6 Drawing Exercises for Artists

Drawing exercises help keep you in practice, whether you paint, sculpt, draw, or animate. These exercises also help you visualize your subject in unique ways, as well as break you away from regular practices that might become more of a habit rather than an intention. The following drawing exercises are also great for beginners, but come back to these basics whenever you need the practice, if you are searching for inspiration, or if you just want to tighten your technical skills.

Blind Drawing
Blind drawing means looking only at your subject, and not at your paper. Not even a peek. Try to allow your hand, as you draw, to approximate the spacing, distance, and proportions of your subject without having to look at what you are doing.

Negative Space Drawing
This exercise is all about looking around your subject and not at it. Concentrate on the negative space, the space that defines your subject and draw.
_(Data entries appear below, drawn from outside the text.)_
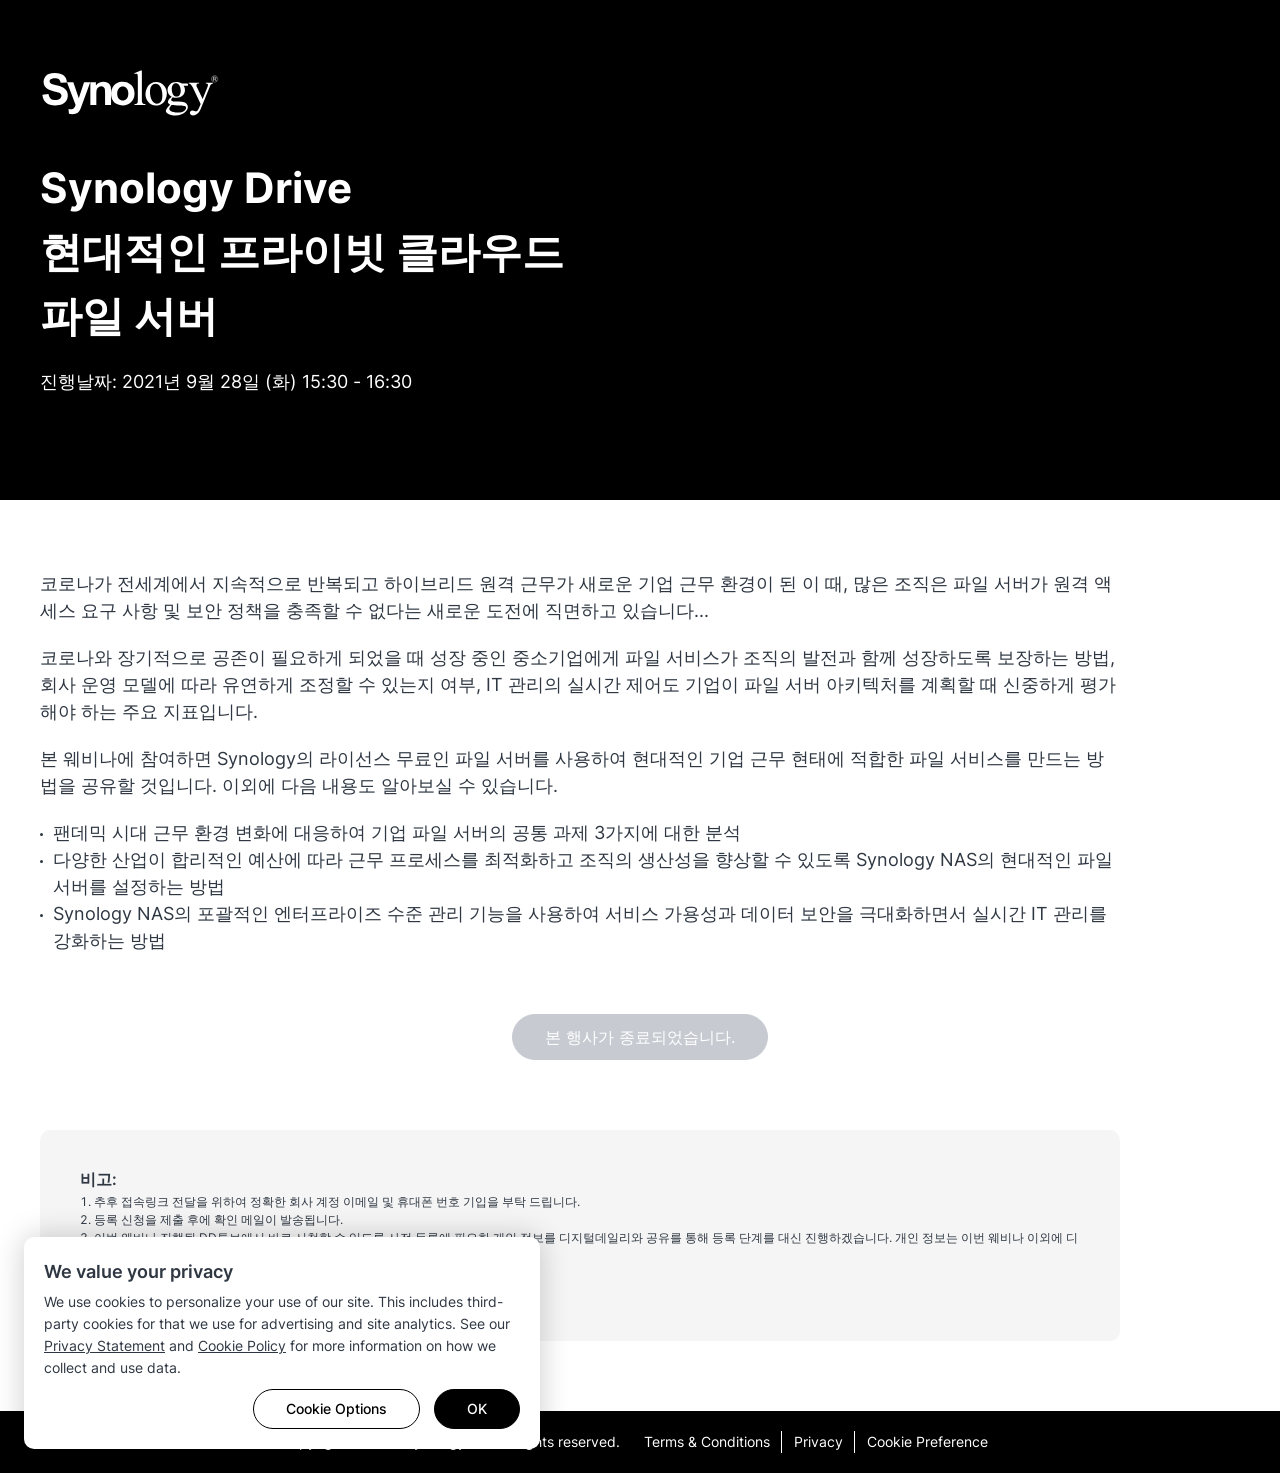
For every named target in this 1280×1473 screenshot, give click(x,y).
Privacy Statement (104, 1345)
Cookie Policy (242, 1345)
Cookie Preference (927, 1441)
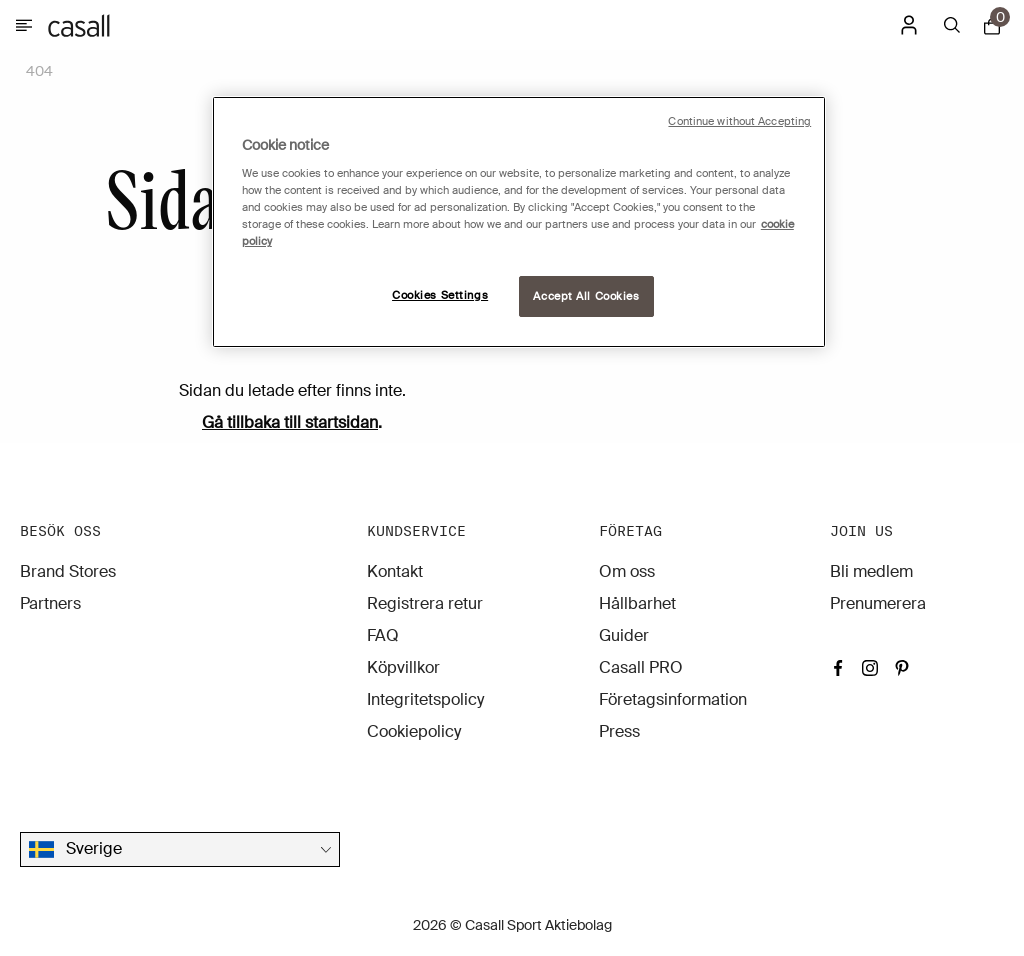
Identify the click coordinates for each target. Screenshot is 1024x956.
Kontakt (395, 571)
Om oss (627, 571)
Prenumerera (878, 603)
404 (39, 71)
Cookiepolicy (414, 731)
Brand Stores (68, 571)
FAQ (383, 635)
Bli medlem (871, 571)
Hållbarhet (637, 603)
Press (619, 731)
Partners (50, 603)
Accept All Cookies (586, 296)
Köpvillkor (403, 667)
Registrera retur (425, 603)
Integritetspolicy (425, 699)
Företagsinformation (673, 699)
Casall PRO (641, 667)
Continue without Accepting (739, 121)
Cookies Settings (440, 295)
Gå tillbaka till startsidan (290, 422)
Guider (624, 635)
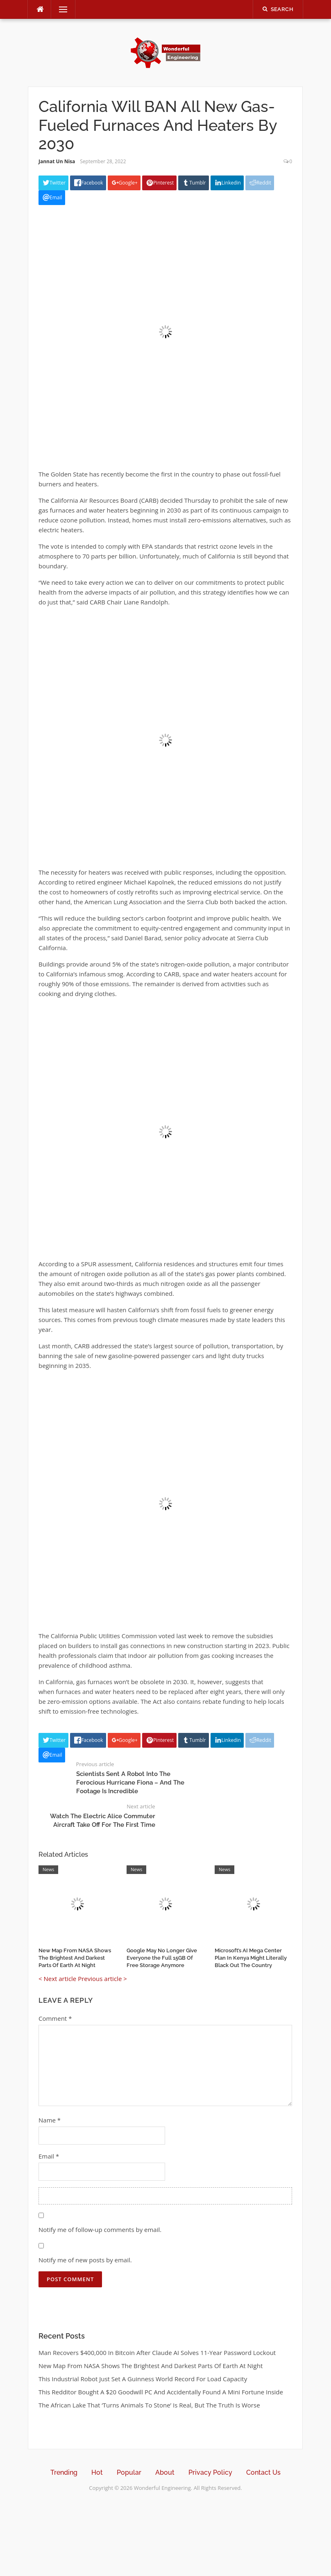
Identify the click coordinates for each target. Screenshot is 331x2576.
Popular (129, 2472)
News (48, 1869)
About (165, 2472)
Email (49, 2156)
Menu (60, 9)
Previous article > (102, 1978)
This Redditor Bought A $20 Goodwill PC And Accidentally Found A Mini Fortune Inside (161, 2392)
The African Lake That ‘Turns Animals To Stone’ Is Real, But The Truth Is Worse (149, 2405)
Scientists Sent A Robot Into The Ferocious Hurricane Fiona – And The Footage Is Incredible (130, 1782)
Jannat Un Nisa (57, 161)
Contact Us (263, 2472)
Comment (55, 2018)
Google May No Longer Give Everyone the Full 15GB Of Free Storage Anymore (162, 1957)
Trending (63, 2472)
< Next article (57, 1978)
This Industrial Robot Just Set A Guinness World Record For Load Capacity (143, 2379)
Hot (97, 2472)
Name (50, 2120)
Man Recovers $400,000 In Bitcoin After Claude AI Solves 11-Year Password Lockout (157, 2352)
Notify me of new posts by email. (85, 2260)
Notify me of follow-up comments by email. (100, 2229)
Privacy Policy (210, 2472)
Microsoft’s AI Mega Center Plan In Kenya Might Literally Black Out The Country (251, 1957)
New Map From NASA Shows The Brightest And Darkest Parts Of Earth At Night (75, 1957)
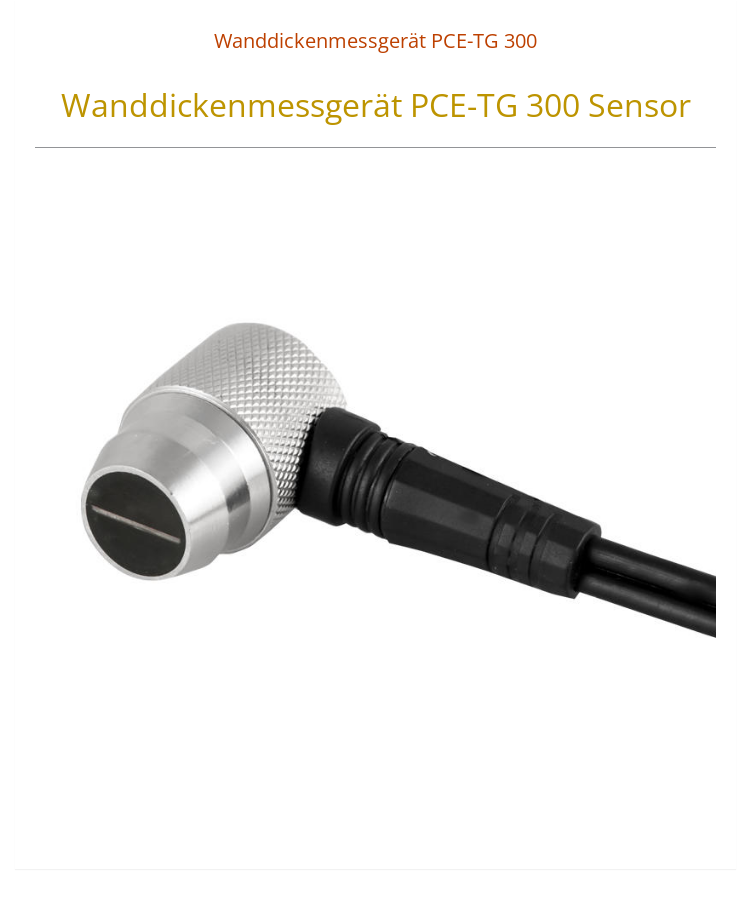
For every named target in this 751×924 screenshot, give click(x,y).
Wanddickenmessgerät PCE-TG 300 (375, 40)
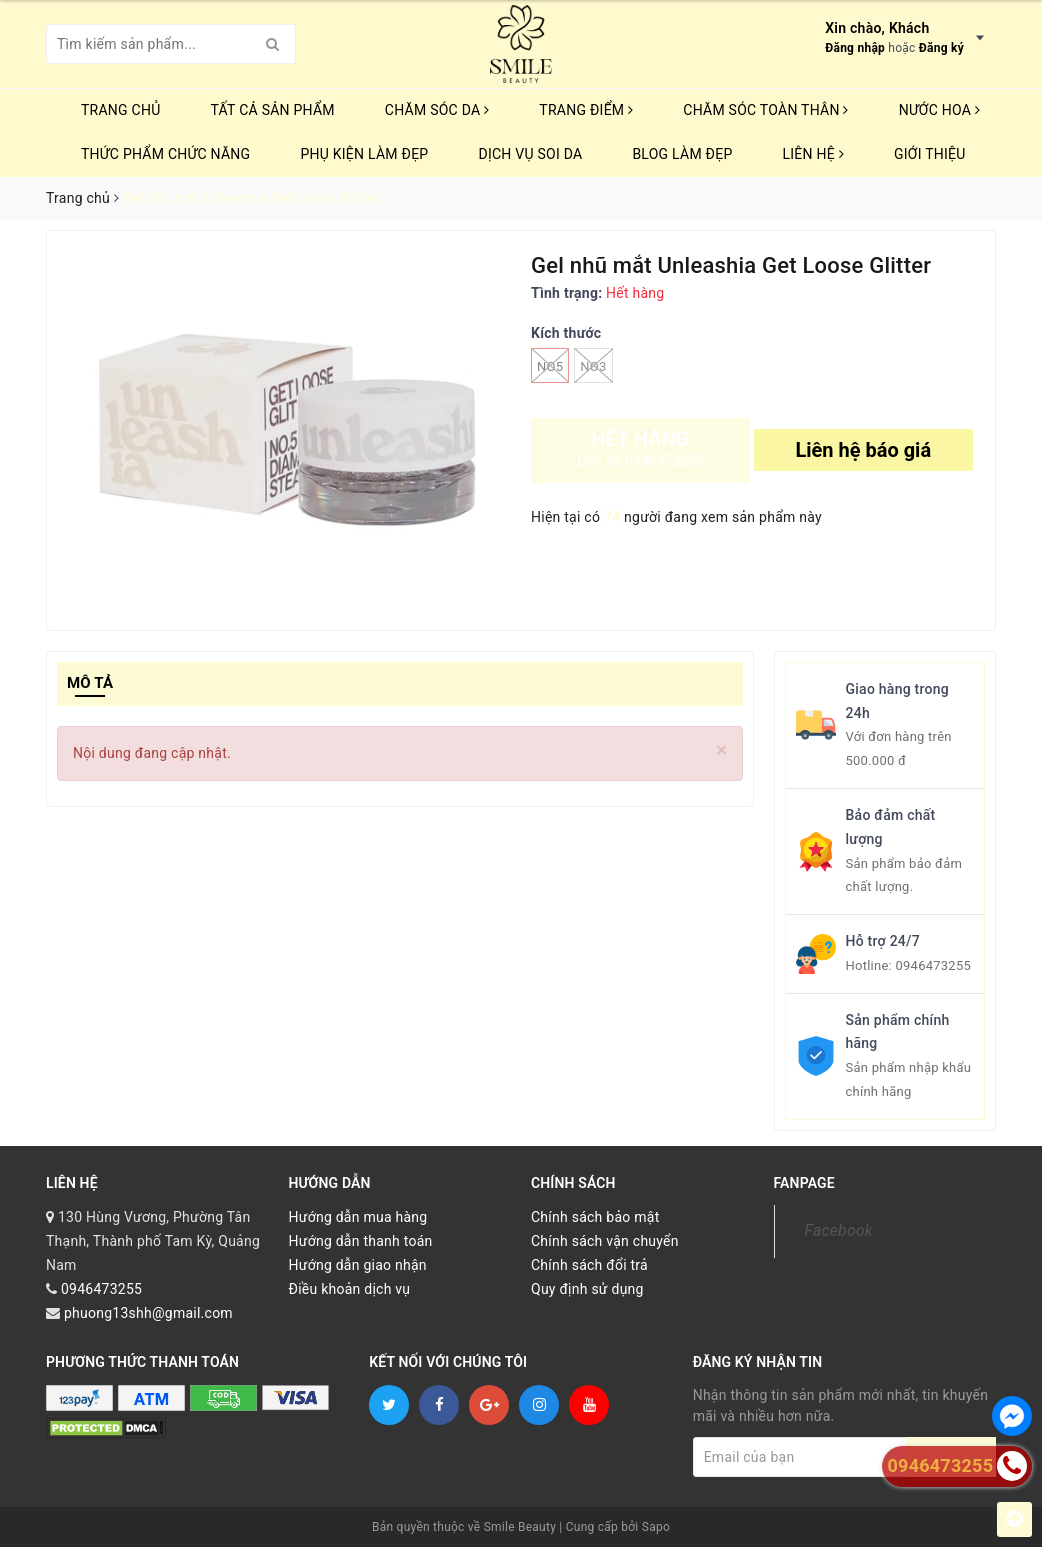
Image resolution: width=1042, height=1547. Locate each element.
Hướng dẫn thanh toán (361, 1241)
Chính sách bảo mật (595, 1217)
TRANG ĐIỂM (586, 110)
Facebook (839, 1230)
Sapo (656, 1527)
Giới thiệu (930, 154)
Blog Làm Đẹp (682, 154)
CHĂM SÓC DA (437, 110)
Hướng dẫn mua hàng (358, 1217)
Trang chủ (121, 110)
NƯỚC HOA (940, 110)
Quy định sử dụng (587, 1289)
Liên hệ (813, 154)
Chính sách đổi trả (589, 1265)
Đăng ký (941, 48)
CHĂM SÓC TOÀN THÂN (765, 110)
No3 (593, 365)
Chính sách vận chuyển (605, 1241)
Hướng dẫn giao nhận (358, 1265)
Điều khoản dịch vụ (350, 1289)
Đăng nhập (855, 48)
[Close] (721, 750)
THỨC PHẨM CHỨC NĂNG (165, 154)
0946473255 (933, 965)
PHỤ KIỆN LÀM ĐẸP (364, 154)
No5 (550, 365)
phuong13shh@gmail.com (148, 1313)
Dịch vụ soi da (530, 154)
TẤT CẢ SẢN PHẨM (273, 110)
Don't even draw the subject: only look at the space defining it. In fact, leave your paper completely white where the subject should be

20 Second Drawing
Get a timer. Study your subject carefully, then set your timer for 20 seconds. Quickly sketch out as much of your subject as you can. After your 20 seconds are up, study your subject versus your sketch. Now, do it again. Start over and draw your subject again, but only in 20 seconds. Repeat this exercise until your 20 second sketch gets as close to your subject as possible.

Continuous Contour Drawing
In this exercise, the point is to keep your pencil or pen on the paper the entire time you draw. Don't lift it to stop and start lines. The drawing should ideally be one continuous line. Focus equally on your drawing and your subject, but try to keep your pen or pencil moving the entire time.

Continuous Blind Contour Drawing
Combine what you've done with the blind drawing exercise and the continuous line exercise into this: one continuous line drawing, but a drawing at you don't look at until you are finished. The initial drawings look pretty abstract; that might be a nice look, depending on your goal.

Non Dominant Hand Drawing
This exercise is a drawing exercise, and a brain exercise. Train your brain while allowing yourself to relinquish control. Letting go is the point of this drawing exercise, so let your non-drawing hand do the work, and enjoy some stress-free training.